Dataset entries:

++++++

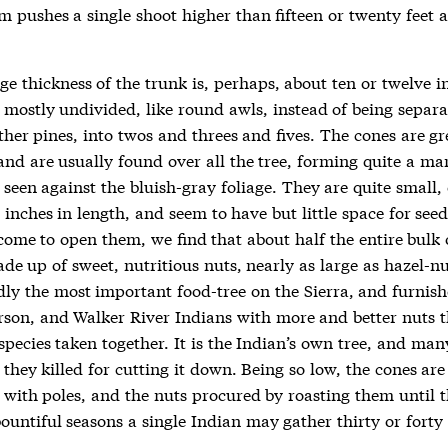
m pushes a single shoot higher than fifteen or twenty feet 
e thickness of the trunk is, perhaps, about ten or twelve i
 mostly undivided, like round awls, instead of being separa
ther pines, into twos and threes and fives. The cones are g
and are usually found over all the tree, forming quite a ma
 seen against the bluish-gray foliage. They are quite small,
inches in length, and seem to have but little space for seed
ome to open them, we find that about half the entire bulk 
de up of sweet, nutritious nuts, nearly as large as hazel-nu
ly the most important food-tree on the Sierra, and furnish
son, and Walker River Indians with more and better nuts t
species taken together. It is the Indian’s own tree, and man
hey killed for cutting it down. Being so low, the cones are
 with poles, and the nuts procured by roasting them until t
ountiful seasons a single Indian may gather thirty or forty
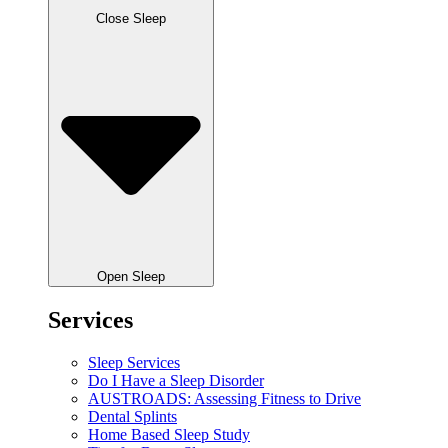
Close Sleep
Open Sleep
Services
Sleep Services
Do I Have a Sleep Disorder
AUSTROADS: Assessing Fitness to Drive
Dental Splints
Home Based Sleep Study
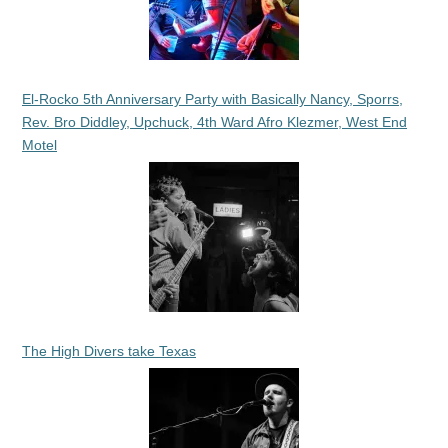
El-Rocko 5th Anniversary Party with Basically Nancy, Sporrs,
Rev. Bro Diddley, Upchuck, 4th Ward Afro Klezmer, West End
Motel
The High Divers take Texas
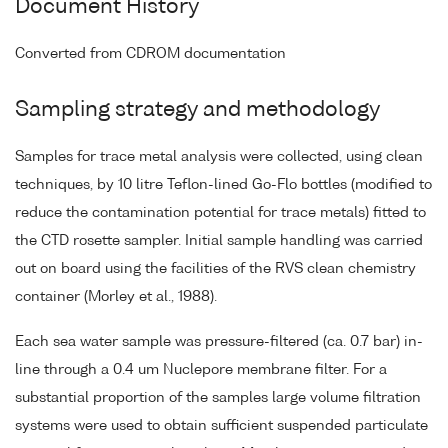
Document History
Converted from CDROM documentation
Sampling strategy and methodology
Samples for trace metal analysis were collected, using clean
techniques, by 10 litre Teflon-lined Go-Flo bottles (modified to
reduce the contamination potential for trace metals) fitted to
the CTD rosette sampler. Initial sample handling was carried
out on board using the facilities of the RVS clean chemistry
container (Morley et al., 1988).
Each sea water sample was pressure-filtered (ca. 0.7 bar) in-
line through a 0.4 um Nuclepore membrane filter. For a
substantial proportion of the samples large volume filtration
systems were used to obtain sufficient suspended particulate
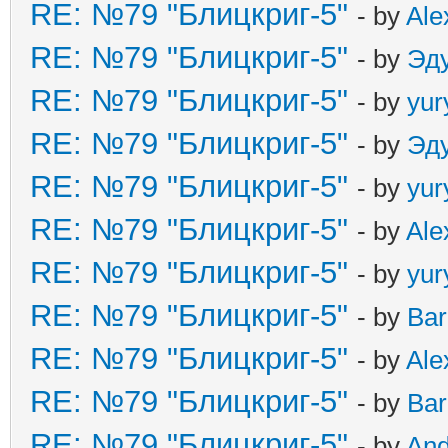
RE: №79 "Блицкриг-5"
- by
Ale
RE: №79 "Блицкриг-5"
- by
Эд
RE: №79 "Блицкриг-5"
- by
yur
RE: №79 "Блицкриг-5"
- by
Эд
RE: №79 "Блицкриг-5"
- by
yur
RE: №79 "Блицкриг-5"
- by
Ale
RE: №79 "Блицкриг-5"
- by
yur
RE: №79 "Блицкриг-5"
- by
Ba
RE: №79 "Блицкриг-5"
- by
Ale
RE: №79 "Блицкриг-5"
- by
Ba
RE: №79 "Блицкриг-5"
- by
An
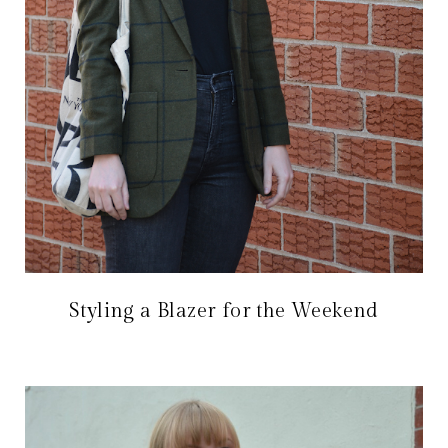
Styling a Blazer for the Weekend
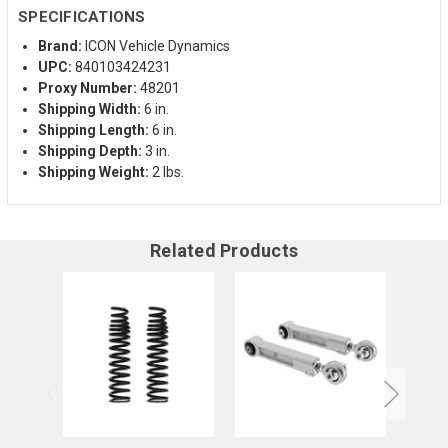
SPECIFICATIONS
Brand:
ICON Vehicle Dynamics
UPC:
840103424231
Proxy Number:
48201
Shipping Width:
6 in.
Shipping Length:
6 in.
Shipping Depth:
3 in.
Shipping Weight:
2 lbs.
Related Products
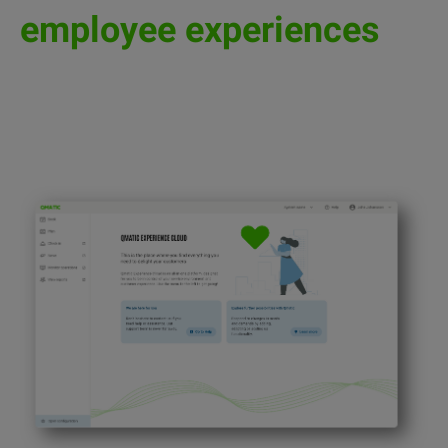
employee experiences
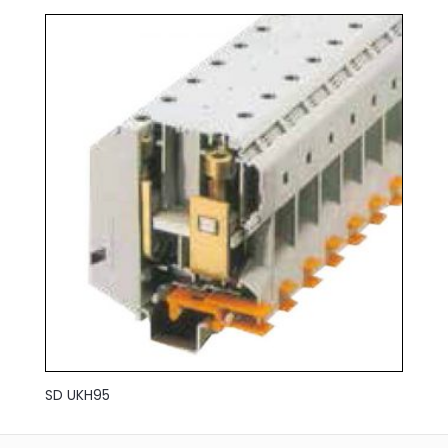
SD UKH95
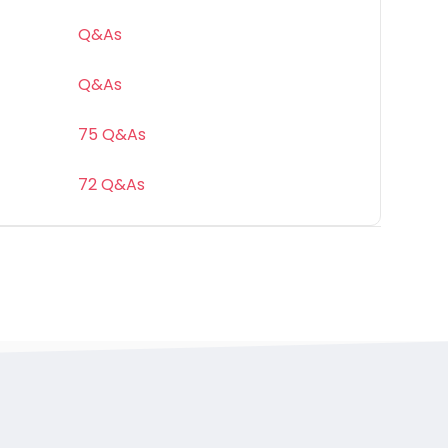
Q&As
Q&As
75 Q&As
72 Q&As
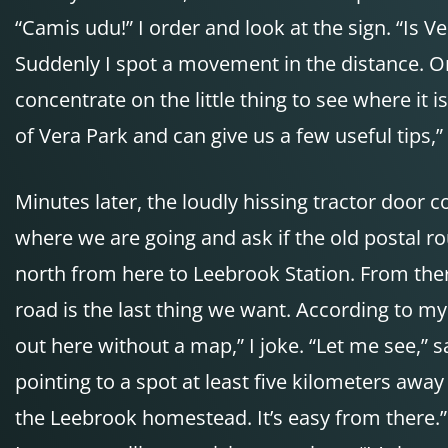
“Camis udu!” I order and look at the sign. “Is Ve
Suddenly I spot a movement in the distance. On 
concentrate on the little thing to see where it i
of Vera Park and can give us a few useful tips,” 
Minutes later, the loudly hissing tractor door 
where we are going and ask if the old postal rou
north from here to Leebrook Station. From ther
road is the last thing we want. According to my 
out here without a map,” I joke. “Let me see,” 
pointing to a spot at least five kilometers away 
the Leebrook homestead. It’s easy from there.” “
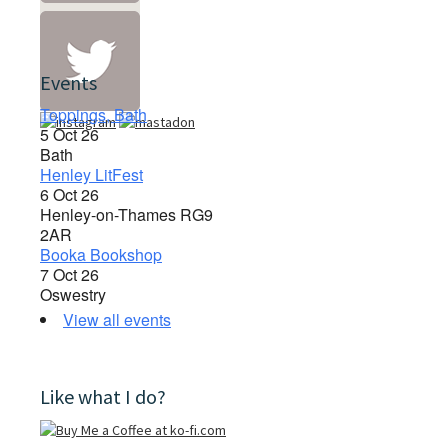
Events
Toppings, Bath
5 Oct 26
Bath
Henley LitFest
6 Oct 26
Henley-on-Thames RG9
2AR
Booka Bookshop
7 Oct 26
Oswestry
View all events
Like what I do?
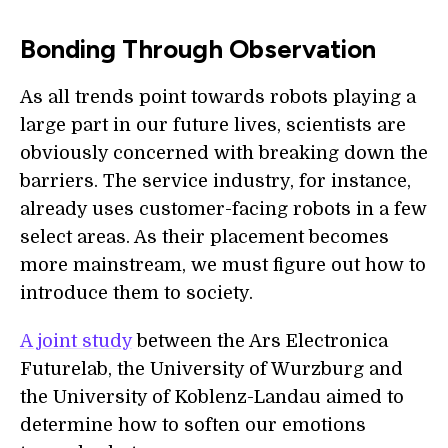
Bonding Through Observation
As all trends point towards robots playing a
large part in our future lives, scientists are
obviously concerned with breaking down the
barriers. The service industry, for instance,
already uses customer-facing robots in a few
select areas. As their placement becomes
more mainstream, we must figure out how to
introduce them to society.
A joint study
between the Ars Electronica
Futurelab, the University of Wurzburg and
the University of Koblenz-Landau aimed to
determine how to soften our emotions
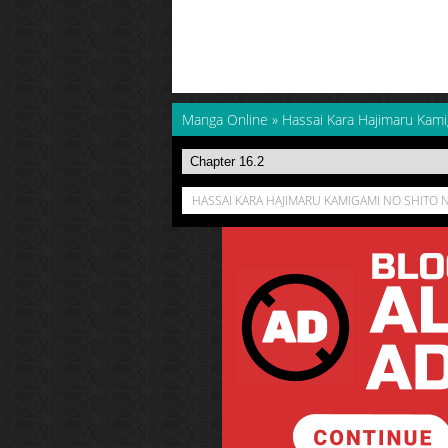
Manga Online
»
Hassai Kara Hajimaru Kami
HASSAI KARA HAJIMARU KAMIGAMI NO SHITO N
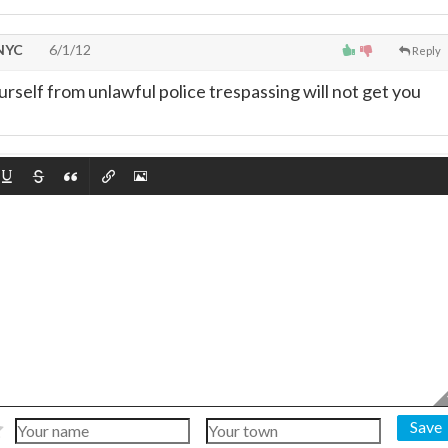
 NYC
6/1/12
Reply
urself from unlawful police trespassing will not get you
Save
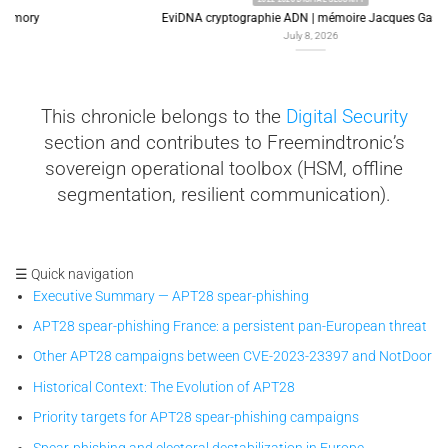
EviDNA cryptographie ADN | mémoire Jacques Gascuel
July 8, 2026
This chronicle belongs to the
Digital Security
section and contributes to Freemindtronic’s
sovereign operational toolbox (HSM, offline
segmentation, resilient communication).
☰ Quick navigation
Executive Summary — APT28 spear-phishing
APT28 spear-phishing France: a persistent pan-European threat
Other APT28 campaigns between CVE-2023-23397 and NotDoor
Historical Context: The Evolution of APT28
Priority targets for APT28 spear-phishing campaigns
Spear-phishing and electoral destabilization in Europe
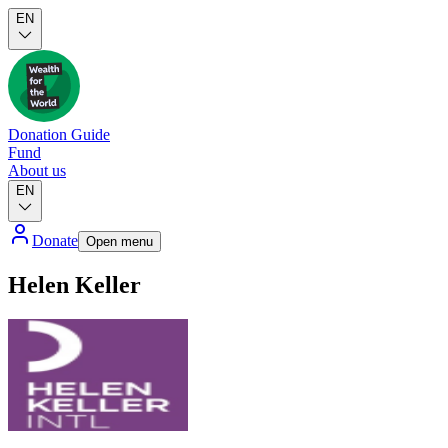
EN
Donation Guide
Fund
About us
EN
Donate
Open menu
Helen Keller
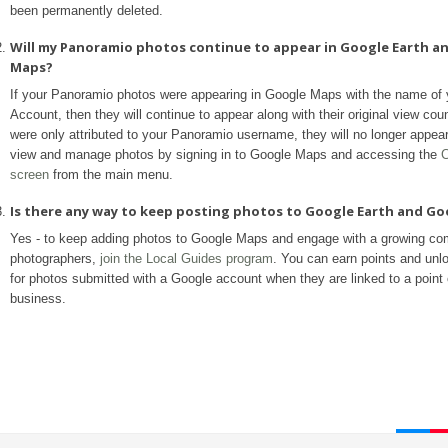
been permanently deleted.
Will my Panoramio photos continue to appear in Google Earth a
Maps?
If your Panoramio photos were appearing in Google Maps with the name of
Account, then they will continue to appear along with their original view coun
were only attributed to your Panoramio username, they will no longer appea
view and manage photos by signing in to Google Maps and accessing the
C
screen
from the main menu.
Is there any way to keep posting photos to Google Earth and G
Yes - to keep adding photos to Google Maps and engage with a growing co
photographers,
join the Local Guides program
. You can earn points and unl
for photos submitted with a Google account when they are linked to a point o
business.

++++++

→ PROBLEM TO WORK ON
Copy every record character for character. Skip the pictures.

→ EXERCISE RESPONSE
m pushes a single shoot higher than fifteen or twenty feet 
e thickness of the trunk is, perhaps, about ten or twelve i
 mostly undivided, like round awls, instead of being separa
ther pines, into twos and threes and fives. The cones are g
and are usually found over all the tree, forming quite a ma
 seen against the bluish-gray foliage. They are quite small,
inches in length, and seem to have but little space for seed
ome to open them, we find that about half the entire bulk 
de up of sweet, nutritious nuts, nearly as large as hazel-nu
ly the most important food-tree on the Sierra, and furnish
son, and Walker River Indians with more and better nuts t
species taken together. It is the Indian’s own tree, and man
hey killed for cutting it down. Being so low, the cones are
 with poles, and the nuts procured by roasting them until t
ountiful seasons a single Indian may gather thirty or forty
Close Sleep
Open Sleep
Services
Sleep Services
Do I Have a Sleep Disorder
AUSTROADS: Assessing Fitness to Drive
Dental Splints
Home Based Sleep Study
El-Rocko 5th Anniversary Party with Basically Nancy, Sporrs,
Rev. Bro Diddley, Upchuck, 4th Ward Afro Klezmer, West End
Motel
The High Divers take Texas
Document History
Converted from CDROM documentation
Sampling strategy and methodology
Samples for trace metal analysis were collected, using clean
techniques, by 10 litre Teflon-lined Go-Flo bottles (modified to
reduce the contamination potential for trace metals) fitted to
the CTD rosette sampler. Initial sample handling was carried
out on board using the facilities of the RVS clean chemistry
container (Morley et al., 1988).
Each sea water sample was pressure-filtered (ca. 0.7 bar) in-
line through a 0.4 um Nuclepore membrane filter. For a
substantial proportion of the samples large volume filtration
systems were used to obtain sufficient suspended particulate
RE: №79 "Блицкриг-5"
- by
Ale
RE: №79 "Блицкриг-5"
- by
Эд
RE: №79 "Блицкриг-5"
- by
yur
RE: №79 "Блицкриг-5"
- by
Эд
RE: №79 "Блицкриг-5"
- by
yur
RE: №79 "Блицкриг-5"
- by
Ale
RE: №79 "Блицкриг-5"
- by
yur
RE: №79 "Блицкриг-5"
- by
Ba
RE: №79 "Блицкриг-5"
- by
Ale
RE: №79 "Блицкриг-5"
- by
Ba
RE: №79 "Блицкриг-5"
- by
An
Styling a Blazer for the Weekend
SPECIFICATIONS
Brand:
ICON Vehicle Dynamics
UPC:
840103424231
Proxy Number:
48201
Shipping Width:
6 in.
Shipping Length:
6 in.
Shipping Depth:
3 in.
Shipping Weight:
2 lbs.
Related Products
employee experiences
SD UKH95
Q&As
Q&As
75 Q&As
72 Q&As
“Camis udu!” I order and look at the sign. “Is Ve
Suddenly I spot a movement in the distance. On 
concentrate on the little thing to see where it i
of Vera Park and can give us a few useful tips,” 
Minutes later, the loudly hissing tractor door 
where we are going and ask if the old postal rou
north from here to Leebrook Station. From ther
road is the last thing we want. According to my 
out here without a map,” I joke. “Let me see,” 
pointing to a spot at least five kilometers away 
the Leebrook homestead. It’s easy from there.” “
Events
Toppings, Bath
5 Oct 26
Bath
Henley LitFest
6 Oct 26
Henley-on-Thames RG9
2AR
Booka Bookshop
7 Oct 26
Oswestry
View all events
Like what I do?
Bonding Through Observation
As all trends point towards robots playing a
large part in our future lives, scientists are
obviously concerned with breaking down the
barriers. The service industry, for instance,
already uses customer-facing robots in a few
select areas. As their placement becomes
more mainstream, we must figure out how to
introduce them to society.
A joint study
between the Ars Electronica
Futurelab, the University of Wurzburg and
the University of Koblenz-Landau aimed to
determine how to soften our emotions
Manga Online
»
Hassai Kara Hajimaru Kami
HASSAI KARA HAJIMARU KAMIGAMI NO SHITO N
 NYC
6/1/12
Reply
urself from unlawful police trespassing will not get you
Save
EviDNA cryptographie ADN | mémoire Jacques Gascuel
July 8, 2026
This chronicle belongs to the
Digital Security
section and contributes to Freemindtronic’s
sovereign operational toolbox (HSM, offline
segmentation, resilient communication).
☰ Quick navigation
Executive Summary — APT28 spear-phishing
APT28 spear-phishing France: a persistent pan-European threat
Other APT28 campaigns between CVE-2023-23397 and NotDoor
Historical Context: The Evolution of APT28
Priority targets for APT28 spear-phishing campaigns
Spear-phishing and electoral destabilization in Europe
EN
Donation Guide
Fund
About us
EN
Donate
Open menu
Helen Keller
been permanently deleted.
Will my Panoramio photos continue to appear in Google Earth a
Maps?
If your Panoramio photos were appearing in Google Maps with the name of
Account, then they will continue to appear along with their original view coun
were only attributed to your Panoramio username, they will no longer appea
view and manage photos by signing in to Google Maps and accessing the
C
screen
from the main menu.
Is there any way to keep posting photos to Google Earth and G
Yes - to keep adding photos to Google Maps and engage with a growing co
photographers,
join the Local Guides program
. You can earn points and unl
for photos submitted with a Google account when they are linked to a point o
business.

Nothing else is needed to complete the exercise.